Continuing our irregular series of user reviews, forum stalwart Marc Crane tests the latest word in bunny-shaped home communications devices -- the Karotz. If you have a review of a product you would like to appear on Crave and you're prepared to put the same care and attention into it that Marc has, email it to email@example.com and we'll publish the best.
While a 'Wi-Fi connected rabbit with moving ears' sounds like something risqué that SJP may rave about with her Sex and the City ladyfriends, the Karotz is instead a very cute, well-made and well-connected communications device for the home.
With adorable looks, complete with moving ears and flashing LED belly, the Karotz is the third incarnation of the original Nabaztag. You can snare one for around £85. But what the heck is it? Read on to follow the rabbit down the hole.
Should I buy the Karotz?
You'll be none the wiser clicking 'What is Karotz' on its website but we've boiled the bunny down to its soupy essence, and picked over the bones. At its heart, it's a cutesy gadget that will wake you up in the morning, tell you the weather, read out Facebook and Twitter updates, alert you to new messages, play music and run apps.
It has a webcam, so you can use it to monitor your home remotely. Bark instructions and it will leap into action. And it can be goaded into performing breathtakingly nimble tricks via your mobile such as, well, twitching its ears.
Design and build
The Karotz is incredibly charming. The shiny white plastic body is well put together and the whole thing has a comforting heft. The moving ears are attached magnetically and other coloured lugs are available for purchase separately.
It uses its ear positions, speaker and the colour of its belly to communicate pertinent information. For example, a flashing green means everything is okay and your Karotz is awaiting instruction, flashing orange flags up a software update in progress and a blue flash highlights a new message.
Sound quality from the speaker is surprisingly good. It's not hi-fi quality, but as a web radio or music player for the kitchen or bedroom, it's pretty capable.
The Karotz comes complete with RFID, Wi-Fi, webcam, USB port, 256MB onboard storage for apps as well as a port for additional accessories, such as an Ethernet adaptor, music station and battery pack for completely wireless use.
The onboard storage is used for apps, so you will need to add music from a USB drive. Any one should work, although there is a rather cute tail-shaped one available as an official accessory.
Set-up and interface
Initial set-up was fairly simple. Connect the Karotz to the supplied USB cable and plug into your PC or Mac. Although the installation software failed to run first time on our Mac, it worked perfectly on the second attempt. Once the Karotz has been recognised and registered, you connect it to your Wi-Fi network.
Once set up, you have four ways to interact with your Karotz. Firstly, a push-button on top, which activates the voice recognition. Secondly, a smart phone app (currently available on iOS or Android). Thirdly, use the web interface. And lastly, you can program it to launch a specific app using one of the two Flatanoz RFID keyrings that come with it.
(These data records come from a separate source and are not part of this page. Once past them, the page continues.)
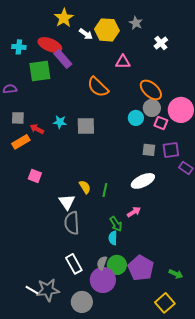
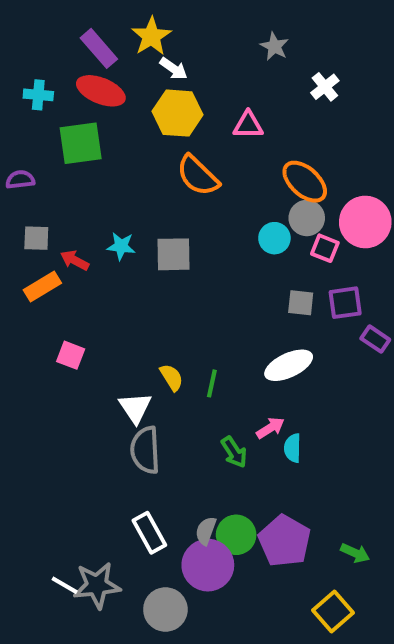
yellow star: (64, 18) -> (151, 36), moved
yellow hexagon: (107, 30) -> (178, 113), moved
purple rectangle: (63, 59) -> (99, 48), moved
cyan semicircle: (113, 238) -> (293, 448), moved

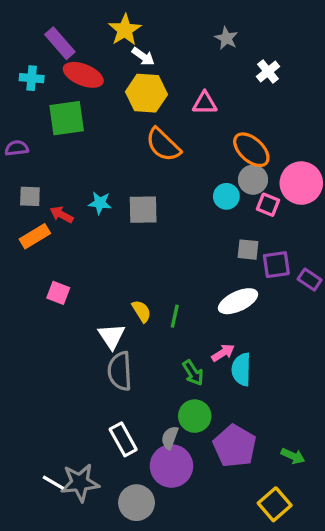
purple rectangle: (99, 48) -> (60, 43), moved
purple square: (345, 303) -> (276, 265), moved
cyan semicircle: (293, 448) -> (241, 369), size x1.4
green circle: (236, 535) -> (195, 416), moved

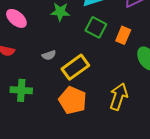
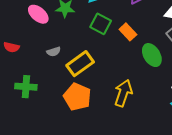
pink ellipse: (16, 18) -> (38, 14), moved
orange rectangle: (123, 35) -> (128, 32), turned -66

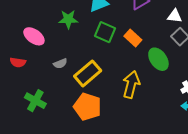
pink ellipse: (38, 14) -> (34, 36), moved
green cross: (26, 87) -> (35, 101), turned 30
yellow arrow: (123, 93) -> (131, 84), moved

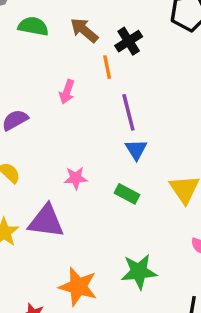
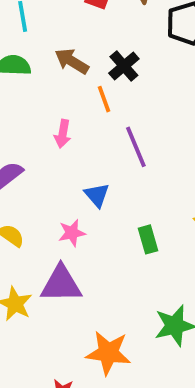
blue triangle: (136, 150) -> (97, 195), moved
pink star: (76, 178) -> (72, 233), moved
green rectangle: (127, 194) -> (148, 239), turned 55

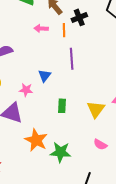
pink arrow: (63, 134) -> (41, 28), moved, turned 64
orange star: (108, 353) -> (36, 140), moved

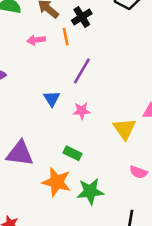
purple line: (72, 59) -> (82, 71), turned 45
pink star: (26, 90) -> (82, 111), moved
green rectangle: (62, 106) -> (72, 153), moved, turned -56

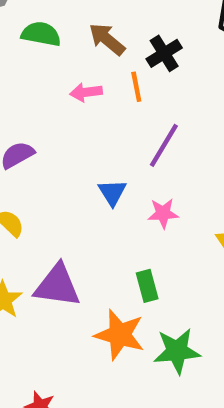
green rectangle: (72, 153) -> (147, 286), turned 48

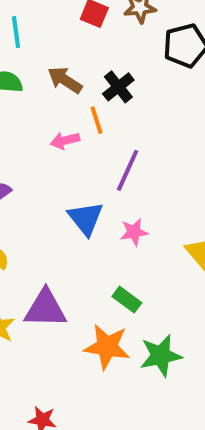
pink arrow: (86, 92) -> (65, 140), moved
blue triangle: (112, 192) -> (86, 218), size x1.4
green rectangle: (147, 286) -> (127, 300), turned -32

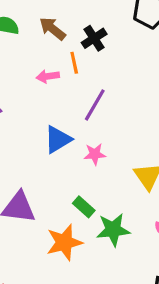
blue triangle: (86, 218) -> (58, 139), turned 32
orange star: (107, 347) -> (64, 242), turned -30
green star: (161, 356) -> (113, 230), moved

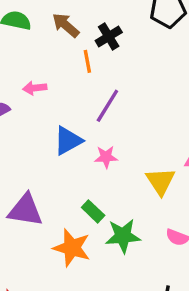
pink arrow: (48, 76) -> (35, 88), moved
orange star: (64, 242) -> (72, 248), turned 30

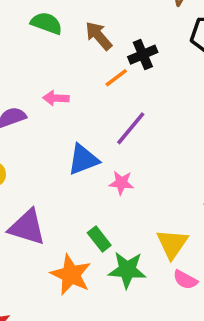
orange line: (87, 61) -> (116, 78), turned 55
yellow triangle: (161, 181) -> (172, 244), moved

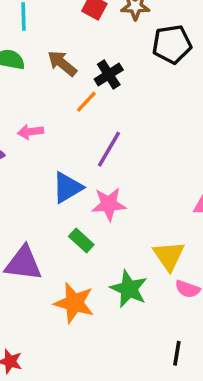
pink star: (121, 183) -> (109, 204), size x1.4
green rectangle: (99, 239) -> (81, 240), moved
green star: (127, 270) -> (129, 289), turned 30

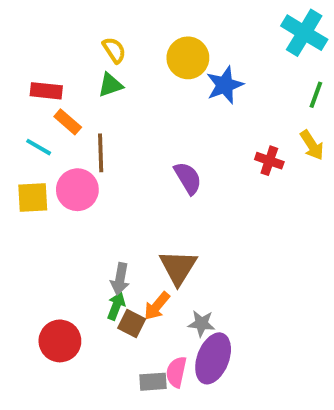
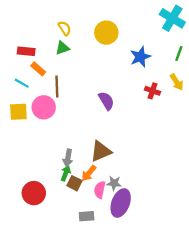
blue star: (225, 85) -> (140, 57), moved
brown triangle: (178, 267) -> (101, 151), turned 35
pink semicircle: (176, 372) -> (100, 190), moved

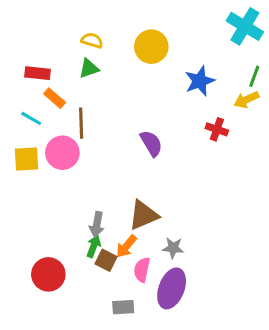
yellow semicircle: (65, 28) -> (92, 40), turned -40
yellow arrow: (177, 82) -> (246, 100), moved, turned 98
gray star: (114, 183) -> (173, 248), moved

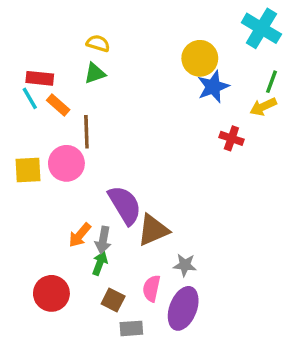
yellow circle: (151, 47) -> (200, 58), moved
cyan line: (31, 118) -> (30, 98), moved, turned 30
purple semicircle: (151, 143) -> (125, 205), moved, size x1.4
orange arrow: (126, 246) -> (80, 235), moved
brown square: (106, 260) -> (113, 300), moved

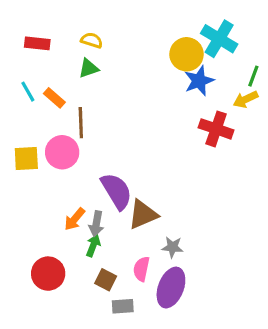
cyan cross: (261, 28) -> (219, 39), moved
red rectangle: (40, 78) -> (37, 43), moved
red cross: (231, 138) -> (216, 129), size x1.5

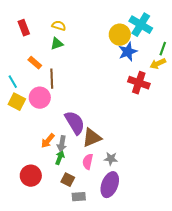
red rectangle: (37, 43) -> (24, 28), turned 63
cyan line: (28, 92) -> (13, 82), moved
yellow square: (26, 158) -> (17, 102), turned 30
pink semicircle: (141, 269) -> (88, 162), moved

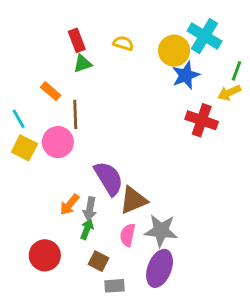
yellow semicircle: (59, 26) -> (123, 43), moved
red rectangle: (24, 28) -> (77, 40), moved
gray star: (111, 159) -> (161, 231), size x1.6

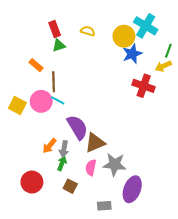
cyan line: (19, 119) -> (58, 100), moved, turned -32
purple ellipse: (160, 268) -> (132, 189), moved
gray rectangle: (114, 286) -> (104, 206), moved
The RFID tags are set up through the web interface. Simply wave the tag in front of your Karotz's nose, and the app is launched. More Flatanoz tags are available for purchase through its website. Why would you need near-field technology? One nifty use is the 'At Home' app. When a child comes home from school, a simple swipe across the Karotz's nose with the keyring will send an email or text, letting you know they're home.
The user interface, however, lets the Karotz down a little. The web-based control system, while effective, is not the most user-friendly and there is a definite lack of decent apps in the app store. We expect this to improve as people develop more software for it.
All apps are controlled through the web interface and can be programmed to respond to voice command, automatically launch at set intervals or times, or spring into life via one of the RFID accessories.
The app store has several web radio apps, as well as RSS readers for certain websites. One clever app allows you to use the belly button webcam as a security camera. The weather app supports multiple profiles, allowing for reports for several locations. And there are lots of alarm clock apps available.
The voice-activated launching of apps is okay. You hold down the button and speak the launch phrase -- for example "weather London" -- but you need to set up the speech profiles through the web interface. We found it could struggle to understand what we were saying. Siri, this is not.
Connecting your iOS or Android device to your Karotz allows you to move its ears, change the colour of its belly, make it read out passages of text or play music, and take a picture with its belly button webcam.
The smart phone control app, while fun, does not offer enough functionality to be really useful. The ability to make your Karotz waggle its ears may be a giggle for a few minutes, but we'd have liked to have been able to launch apps like the Twitter reader or Weather from our phone, rather than have to cross the room to push the button on its head.
As soon as more apps have been developed and once some of the more glaring user interface omissions have been dealt with, the Karotz has a lot of potential as a home information gadget.
Its high-ish price tag and lack of user-friendliness mean this is a toy that will appeal to affluent geeks/developers for now, while everybody else should train their crosshairs on the Karotz and wait until its bunny bugs have been sorted.